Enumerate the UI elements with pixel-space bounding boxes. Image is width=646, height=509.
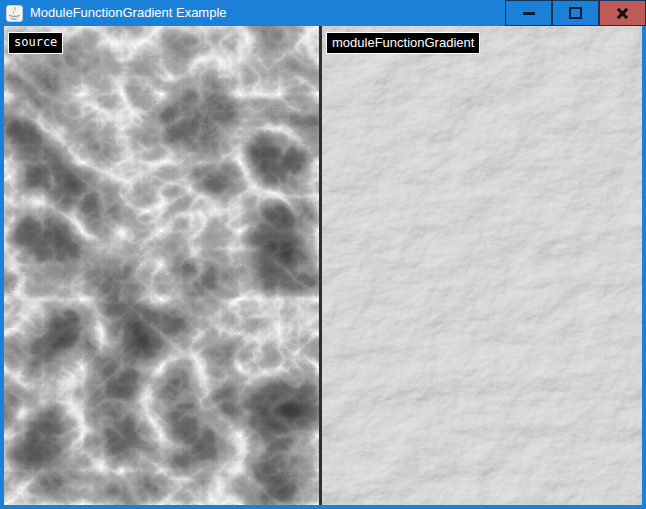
source-image (4, 26, 319, 505)
close-button[interactable] (599, 0, 646, 26)
gradient-panel: moduleFunctionGradient (322, 26, 642, 505)
window-controls (505, 0, 646, 26)
maximize-button[interactable] (552, 0, 599, 26)
source-panel: source (4, 26, 319, 505)
window-title: ModuleFunctionGradient Example (30, 0, 227, 26)
minimize-button[interactable] (505, 0, 552, 26)
titlebar[interactable]: ModuleFunctionGradient Example (0, 0, 646, 26)
close-icon (616, 7, 629, 20)
minimize-icon (523, 12, 535, 15)
app-window: ModuleFunctionGradient Example (0, 0, 646, 509)
module-function-gradient-image (322, 26, 642, 505)
maximize-icon (569, 7, 582, 19)
java-coffee-cup-icon[interactable] (6, 5, 23, 22)
source-label: source (8, 32, 63, 54)
module-function-gradient-label: moduleFunctionGradient (326, 32, 480, 54)
content-area: source (4, 26, 642, 505)
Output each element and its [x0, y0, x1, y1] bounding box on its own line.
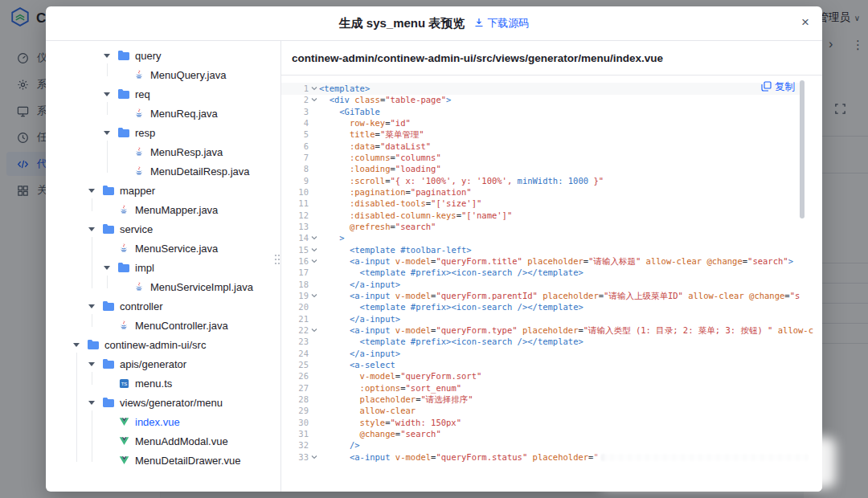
path-header: continew-admin/continew-admin-ui/src/vie…	[281, 41, 822, 76]
line-number: 13	[288, 221, 309, 232]
download-source-link[interactable]: 下载源码	[474, 16, 529, 31]
code-scrollbar[interactable]	[800, 80, 805, 218]
expander-icon[interactable]	[104, 54, 110, 58]
expander-icon[interactable]	[88, 401, 95, 405]
tree-guide	[92, 410, 92, 462]
code-line: 8 :loading="loading"	[288, 163, 822, 174]
close-icon[interactable]: ×	[801, 14, 809, 31]
fold-spacer	[309, 279, 319, 290]
tree-item-mapper[interactable]: mapper	[46, 181, 280, 200]
folder-icon	[117, 88, 130, 100]
fold-spacer	[309, 348, 319, 359]
vue-icon	[117, 436, 130, 446]
tree-item-label: MenuDetailResp.java	[150, 165, 250, 178]
tree-item-label: impl	[135, 262, 154, 274]
java-icon	[133, 146, 145, 157]
fold-spacer	[309, 428, 319, 439]
tree-item-views-generator-menu[interactable]: views/generator/menu	[46, 393, 280, 412]
tree-item-continew-admin-ui-src[interactable]: continew-admin-ui/src	[46, 335, 280, 354]
expander-icon[interactable]	[88, 304, 95, 308]
fold-toggle-icon[interactable]	[309, 94, 319, 105]
fold-toggle-icon[interactable]	[309, 244, 319, 255]
line-number: 31	[288, 428, 309, 439]
tree-item-label: MenuServiceImpl.java	[150, 281, 253, 293]
code-line: 1<template>	[288, 83, 822, 94]
tree-item-MenuReq.java[interactable]: MenuReq.java	[46, 104, 280, 123]
tree-item-resp[interactable]: resp	[46, 123, 280, 142]
expander-icon[interactable]	[104, 266, 110, 270]
code-line: 31 @change="search"	[288, 428, 822, 439]
expander-icon[interactable]	[104, 92, 110, 96]
download-icon	[474, 18, 484, 30]
code-panel: 复制 1<template>2 <div class="table-page">…	[281, 76, 822, 492]
line-number: 12	[288, 210, 309, 221]
tree-item-req[interactable]: req	[46, 84, 280, 104]
tree-guide	[92, 198, 92, 211]
resize-handle-icon[interactable]	[274, 254, 280, 265]
folder-icon	[117, 262, 130, 273]
line-number: 5	[288, 129, 309, 140]
tree-guide	[76, 353, 77, 462]
tree-item-menu.ts[interactable]: TSmenu.ts	[46, 374, 280, 393]
line-number: 27	[288, 382, 309, 394]
expander-icon[interactable]	[88, 227, 95, 231]
tree-item-apis-generator[interactable]: apis/generator	[46, 354, 280, 374]
tree-item-MenuDetailResp.java[interactable]: MenuDetailResp.java	[46, 161, 280, 181]
tree-item-label: MenuQuery.java	[150, 69, 226, 81]
fold-toggle-icon[interactable]	[309, 255, 319, 267]
fold-toggle-icon[interactable]	[309, 232, 319, 243]
code-line: 2 <div class="table-page">	[288, 94, 822, 105]
folder-icon	[102, 300, 115, 312]
line-number: 8	[288, 163, 309, 174]
expander-icon[interactable]	[88, 189, 95, 193]
line-number: 2	[288, 94, 309, 105]
tree-item-MenuQuery.java[interactable]: MenuQuery.java	[46, 65, 280, 84]
tree-item-label: MenuController.java	[135, 320, 228, 332]
code-line: 25 <a-select	[288, 359, 822, 370]
code-line: 10 :pagination="pagination"	[288, 186, 822, 198]
fold-spacer	[309, 382, 319, 394]
tree-item-index.vue[interactable]: index.vue	[46, 412, 280, 431]
expander-icon[interactable]	[88, 362, 95, 366]
code-line: 4 row-key="id"	[288, 117, 822, 129]
java-icon	[117, 204, 130, 215]
tree-item-MenuService.java[interactable]: MenuService.java	[46, 239, 280, 258]
fold-toggle-icon[interactable]	[309, 451, 319, 463]
folder-icon	[102, 358, 115, 369]
tree-item-service[interactable]: service	[46, 219, 280, 239]
tree-item-MenuMapper.java[interactable]: MenuMapper.java	[46, 200, 280, 219]
line-number: 18	[288, 279, 309, 290]
java-icon	[133, 69, 145, 80]
tree-item-label: MenuAddModal.vue	[135, 435, 228, 447]
expander-icon[interactable]	[73, 343, 80, 347]
tree-guide	[92, 314, 92, 327]
modal-title: 生成 sys_menu 表预览	[339, 16, 465, 31]
fold-spacer	[309, 301, 319, 312]
modal: 生成 sys_menu 表预览 下载源码 × queryMenuQuery.ja…	[46, 6, 822, 492]
tree-item-controller[interactable]: controller	[46, 296, 280, 316]
tree-item-label: MenuResp.java	[150, 146, 223, 158]
tree-item-MenuDetailDrawer.vue[interactable]: MenuDetailDrawer.vue	[46, 451, 280, 470]
fold-spacer	[309, 439, 319, 451]
fold-spacer	[309, 405, 319, 416]
fold-toggle-icon[interactable]	[309, 83, 319, 94]
tree-item-MenuResp.java[interactable]: MenuResp.java	[46, 142, 280, 161]
vue-icon	[117, 417, 130, 427]
fold-toggle-icon[interactable]	[309, 325, 319, 336]
copy-button[interactable]: 复制	[761, 80, 795, 94]
line-number: 33	[288, 451, 309, 463]
fold-spacer	[309, 152, 319, 163]
tree-item-label: resp	[135, 127, 155, 139]
tree-item-label: req	[135, 88, 150, 100]
folder-icon	[117, 127, 130, 138]
tree-item-impl[interactable]: impl	[46, 258, 280, 277]
expander-icon[interactable]	[104, 131, 110, 135]
code-line: 33 <a-input v-model="queryForm.status" p…	[288, 451, 822, 463]
code-line: 18 </a-input>	[288, 279, 822, 290]
tree-item-MenuAddModal.vue[interactable]: MenuAddModal.vue	[46, 431, 280, 451]
tree-item-MenuServiceImpl.java[interactable]: MenuServiceImpl.java	[46, 277, 280, 296]
line-number: 25	[288, 359, 309, 370]
fold-toggle-icon[interactable]	[309, 290, 319, 301]
tree-item-MenuController.java[interactable]: MenuController.java	[46, 316, 280, 335]
tree-item-query[interactable]: query	[46, 46, 280, 65]
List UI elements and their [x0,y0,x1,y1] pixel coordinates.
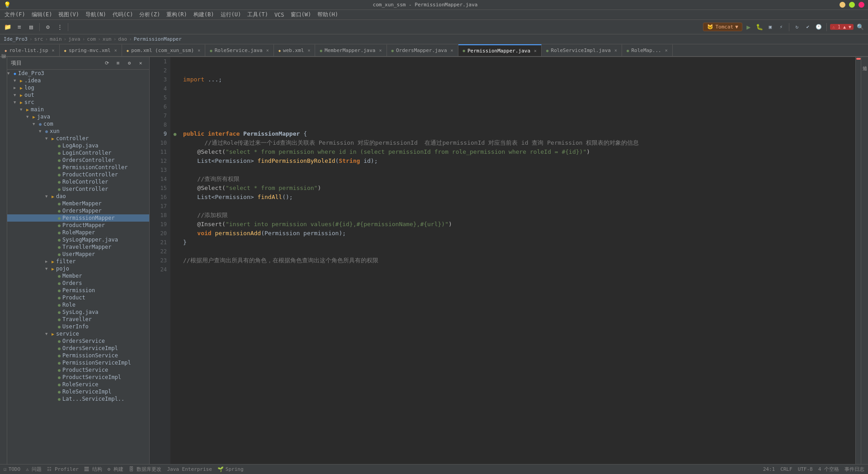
menu-vcs[interactable]: VCS [272,11,287,19]
tab-role-list[interactable]: ◆ role-list.jsp × [0,44,60,56]
tree-item-1[interactable]: ▼▶.idea [7,77,149,84]
structure-panel[interactable]: ☰ 结构 [84,466,102,473]
tree-item-4[interactable]: ▼▶src [7,99,149,106]
tab-close-roleserviceimpl[interactable]: × [614,48,617,53]
menu-help[interactable]: 帮助(H) [315,10,341,19]
update-button[interactable]: ↻ [793,23,802,32]
tab-rolemapper[interactable]: ● RoleMap... × [622,44,673,56]
toolbar-settings[interactable]: ⚙ [43,22,53,32]
tree-item-12[interactable]: ●OrdersController [7,156,149,164]
tab-permissionmapper[interactable]: ● PermissionMapper.java × [458,44,542,56]
tree-item-40[interactable]: ●PermissionServiceImpl [7,359,149,366]
tree-item-43[interactable]: ●RoleService [7,381,149,388]
menu-run[interactable]: 运行(U) [218,10,244,19]
tree-item-24[interactable]: ●TravellerMapper [7,243,149,251]
tab-close-spring-mvc[interactable]: × [114,48,117,53]
profiler-button[interactable]: ⚡ [777,23,786,32]
toolbar-more[interactable]: ⋮ [55,22,65,32]
bc-item-xun[interactable]: xun [103,36,112,42]
run-button[interactable]: ▶ [744,23,753,32]
title-bar-right[interactable] [840,2,864,8]
bc-item-file[interactable]: PermissionMapper [134,36,182,42]
tab-web[interactable]: ◆ web.xml × [274,44,316,56]
menu-edit[interactable]: 编辑(E) [29,10,55,19]
tab-roleserviceimpl[interactable]: ● RoleServiceImpl.java × [542,44,622,56]
tree-item-7[interactable]: ▼●com [7,120,149,128]
tree-item-23[interactable]: ●SysLogMapper.java [7,236,149,243]
tree-item-13[interactable]: ●PermissionController [7,164,149,171]
sidebar-tree[interactable]: ▼◆Ide_Pro3▼▶.idea▶▶log▼▶out▼▶src▼▶main▼▶… [7,70,149,464]
tree-item-3[interactable]: ▼▶out [7,91,149,99]
panel-icon-structure[interactable]: 结构 [0,61,9,64]
tree-item-8[interactable]: ▼●xun [7,128,149,135]
menu-file[interactable]: 文件(F) [2,10,28,19]
tab-close-roleservice[interactable]: × [266,48,269,53]
tree-item-37[interactable]: ●OrdersService [7,337,149,345]
tab-close-ordersmapper[interactable]: × [451,48,453,53]
event-log[interactable]: 事件日志 [844,466,864,473]
toolbar-bookmarks[interactable]: ▤ [26,22,36,32]
tree-item-9[interactable]: ▼▶controller [7,135,149,142]
tree-item-10[interactable]: ●LogAop.java [7,142,149,149]
tree-item-45[interactable]: ●Lat...ServiceImpl.. [7,395,149,403]
menu-view[interactable]: 视图(V) [56,10,82,19]
tab-close-pom[interactable]: × [198,48,200,53]
bc-item-main[interactable]: main [50,36,62,42]
minimize-button[interactable] [840,2,845,8]
tab-close-membermapper[interactable]: × [379,48,382,53]
tree-item-16[interactable]: ●UserController [7,185,149,193]
build-panel[interactable]: ⚙ 构建 [108,466,123,473]
tab-spring-mvc[interactable]: ◆ spring-mvc.xml × [60,44,122,56]
tab-close-role-list[interactable]: × [52,48,55,53]
profiler-panel[interactable]: ☷ Profiler [47,466,79,472]
sidebar-close[interactable]: ✕ [136,58,146,68]
tree-item-20[interactable]: ●PermissionMapper [7,214,149,222]
tree-item-5[interactable]: ▼▶main [7,106,149,113]
encoding-status[interactable]: UTF-8 [798,466,813,472]
tree-item-6[interactable]: ▼▶java [7,113,149,120]
sidebar-collapse[interactable]: ≡ [113,58,123,68]
tab-close-rolemapper[interactable]: × [665,48,668,53]
tree-item-18[interactable]: ●MemberMapper [7,200,149,207]
coverage-button[interactable]: ▣ [766,23,775,32]
bc-item-java[interactable]: java [68,36,80,42]
bc-item-com[interactable]: com [87,36,96,42]
tree-item-36[interactable]: ▼▶service [7,330,149,337]
tree-item-28[interactable]: ●Member [7,272,149,280]
tree-item-15[interactable]: ●RoleController [7,178,149,185]
menu-code[interactable]: 代码(C) [110,10,136,19]
tree-item-33[interactable]: ●SysLog.java [7,308,149,316]
search-button[interactable]: 🔍 [855,22,865,32]
tab-ordersmapper[interactable]: ● OrdersMapper.java × [387,44,458,56]
tree-item-30[interactable]: ●Permission [7,287,149,294]
history-button[interactable]: 🕐 [814,23,823,32]
tree-item-27[interactable]: ▼▶pojo [7,265,149,272]
tree-item-25[interactable]: ●UserMapper [7,251,149,258]
close-button[interactable] [859,2,864,8]
problems-panel[interactable]: ⚠ 问题 [26,466,42,473]
tree-item-42[interactable]: ●ProductServiceImpl [7,374,149,381]
tab-roleservice[interactable]: ● RoleService.java × [205,44,274,56]
crlf-status[interactable]: CRLF [780,466,793,472]
tab-close-permissionmapper[interactable]: × [534,48,537,53]
maximize-button[interactable] [849,2,855,8]
tomcat-button[interactable]: 🐱 Tomcat ▼ [703,23,742,31]
toolbar-structure[interactable]: ≡ [14,22,24,32]
menu-navigate[interactable]: 导航(N) [83,10,109,19]
tab-pom[interactable]: ◆ pom.xml (com_xun_ssm) × [122,44,206,56]
menu-analyze[interactable]: 分析(Z) [137,10,163,19]
bc-item-project[interactable]: Ide_Pro3 [4,36,28,42]
sidebar-sync[interactable]: ⟳ [102,58,112,68]
menu-build[interactable]: 构建(B) [191,10,217,19]
tree-item-39[interactable]: ●PermissionService [7,352,149,359]
line-col[interactable]: 24:1 [763,466,775,472]
tree-item-21[interactable]: ●ProductMapper [7,222,149,229]
tree-item-26[interactable]: ▶▶filter [7,258,149,265]
bc-item-dao[interactable]: dao [118,36,127,42]
tree-item-22[interactable]: ●RoleMapper [7,229,149,236]
tree-item-35[interactable]: ●UserInfo [7,323,149,330]
tree-item-34[interactable]: ●Traveller [7,316,149,323]
menu-tools[interactable]: 工具(T) [245,10,271,19]
indent-status[interactable]: 4 个空格 [818,466,839,473]
right-panel-notifications[interactable]: 通知 [860,61,868,64]
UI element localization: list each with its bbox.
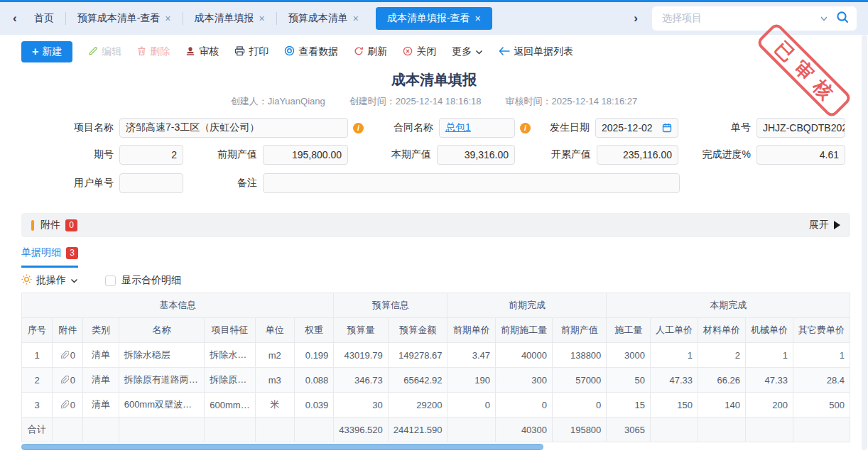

#####

Instructions for the task — Look through the entries for lines containing the word "MenuResp" and return each one.

Task answer —
tree-item-label: MenuResp.java	[150, 146, 223, 158]
tree-item-MenuResp.java[interactable]: MenuResp.java	[46, 142, 280, 161]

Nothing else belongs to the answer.